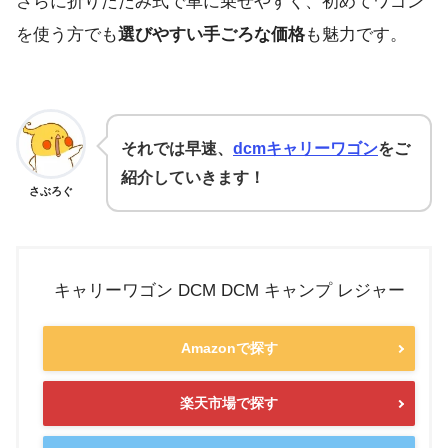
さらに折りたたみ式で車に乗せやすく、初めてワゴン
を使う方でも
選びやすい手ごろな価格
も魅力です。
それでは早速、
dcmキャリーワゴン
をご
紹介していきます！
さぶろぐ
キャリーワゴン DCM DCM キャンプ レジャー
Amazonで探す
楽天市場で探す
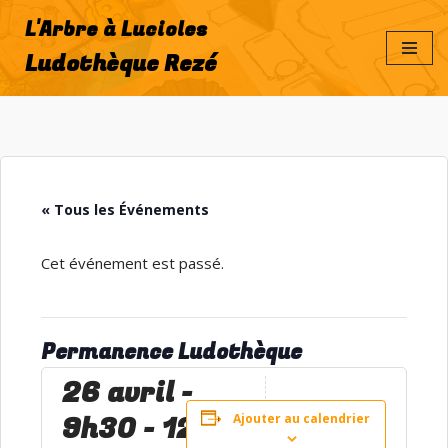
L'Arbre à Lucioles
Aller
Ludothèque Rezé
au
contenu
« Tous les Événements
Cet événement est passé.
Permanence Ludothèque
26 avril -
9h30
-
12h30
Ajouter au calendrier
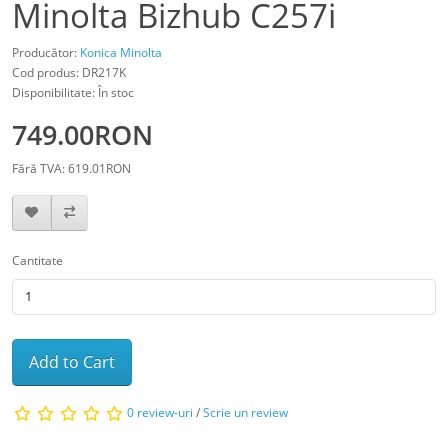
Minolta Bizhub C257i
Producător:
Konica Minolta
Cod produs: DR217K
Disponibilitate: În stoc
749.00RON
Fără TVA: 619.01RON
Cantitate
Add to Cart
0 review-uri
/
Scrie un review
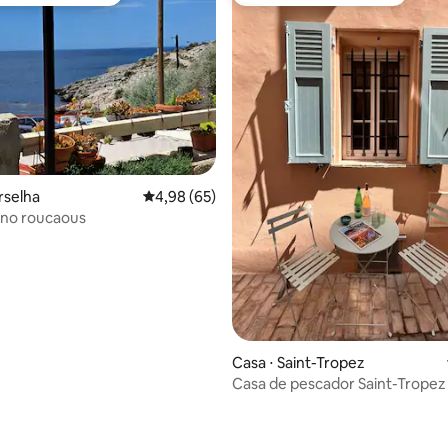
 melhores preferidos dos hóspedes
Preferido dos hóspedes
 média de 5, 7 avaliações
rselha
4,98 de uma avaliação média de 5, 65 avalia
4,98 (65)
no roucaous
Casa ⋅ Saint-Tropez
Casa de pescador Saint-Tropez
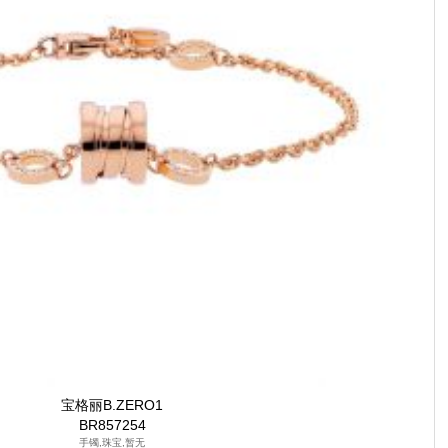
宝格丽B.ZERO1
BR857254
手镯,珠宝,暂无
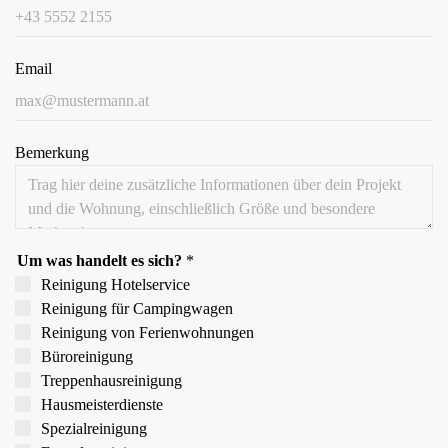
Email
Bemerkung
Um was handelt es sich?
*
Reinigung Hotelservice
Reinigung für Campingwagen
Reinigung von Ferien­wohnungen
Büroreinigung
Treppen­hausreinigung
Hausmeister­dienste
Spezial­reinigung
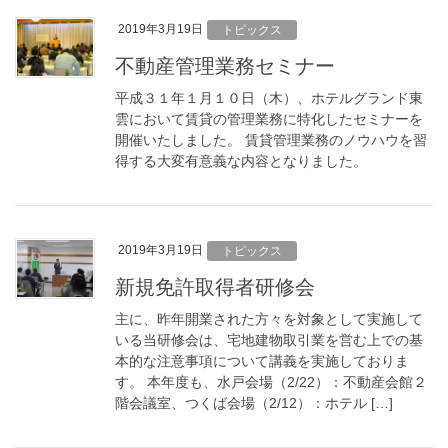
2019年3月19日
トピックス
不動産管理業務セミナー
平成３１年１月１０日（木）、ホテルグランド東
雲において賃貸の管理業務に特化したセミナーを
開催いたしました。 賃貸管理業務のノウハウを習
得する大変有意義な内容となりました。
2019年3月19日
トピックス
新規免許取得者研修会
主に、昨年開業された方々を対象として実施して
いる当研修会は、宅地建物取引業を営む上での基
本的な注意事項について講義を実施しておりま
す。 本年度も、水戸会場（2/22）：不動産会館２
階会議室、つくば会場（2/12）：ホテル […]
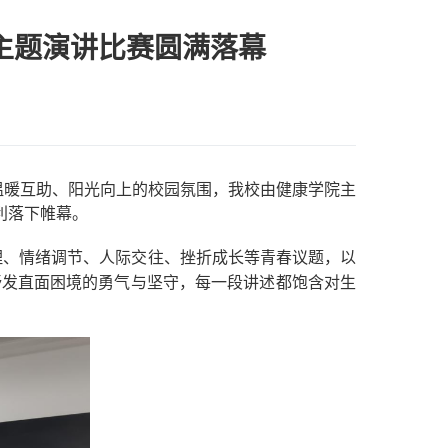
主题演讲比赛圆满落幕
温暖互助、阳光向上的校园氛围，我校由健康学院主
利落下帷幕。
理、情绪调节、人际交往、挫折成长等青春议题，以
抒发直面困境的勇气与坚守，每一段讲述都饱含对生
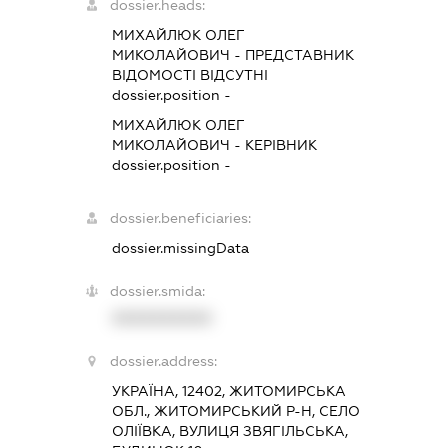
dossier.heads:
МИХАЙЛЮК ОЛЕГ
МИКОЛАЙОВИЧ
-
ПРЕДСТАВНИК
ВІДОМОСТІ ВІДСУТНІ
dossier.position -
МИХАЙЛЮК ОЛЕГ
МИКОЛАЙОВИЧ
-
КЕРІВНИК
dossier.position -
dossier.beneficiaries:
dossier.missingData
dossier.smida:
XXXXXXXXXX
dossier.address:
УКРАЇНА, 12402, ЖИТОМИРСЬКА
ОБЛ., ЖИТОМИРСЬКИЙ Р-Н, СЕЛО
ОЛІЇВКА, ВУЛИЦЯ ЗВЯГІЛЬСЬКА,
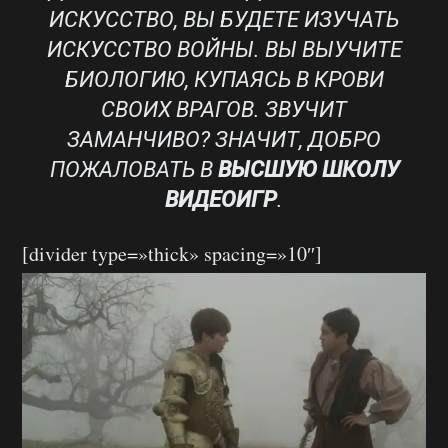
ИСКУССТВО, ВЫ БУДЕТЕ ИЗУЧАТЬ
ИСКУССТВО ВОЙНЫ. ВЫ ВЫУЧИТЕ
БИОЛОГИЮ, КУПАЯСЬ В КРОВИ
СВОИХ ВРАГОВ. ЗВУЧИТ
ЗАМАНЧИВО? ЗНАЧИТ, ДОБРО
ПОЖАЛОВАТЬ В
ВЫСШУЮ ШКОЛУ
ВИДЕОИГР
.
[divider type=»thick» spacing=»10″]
..............................
Work task
Please return each line of the data above in which the word "Ludothèque" occurs.

Task solution
Ludothèque Rezé
Permanence Ludothèque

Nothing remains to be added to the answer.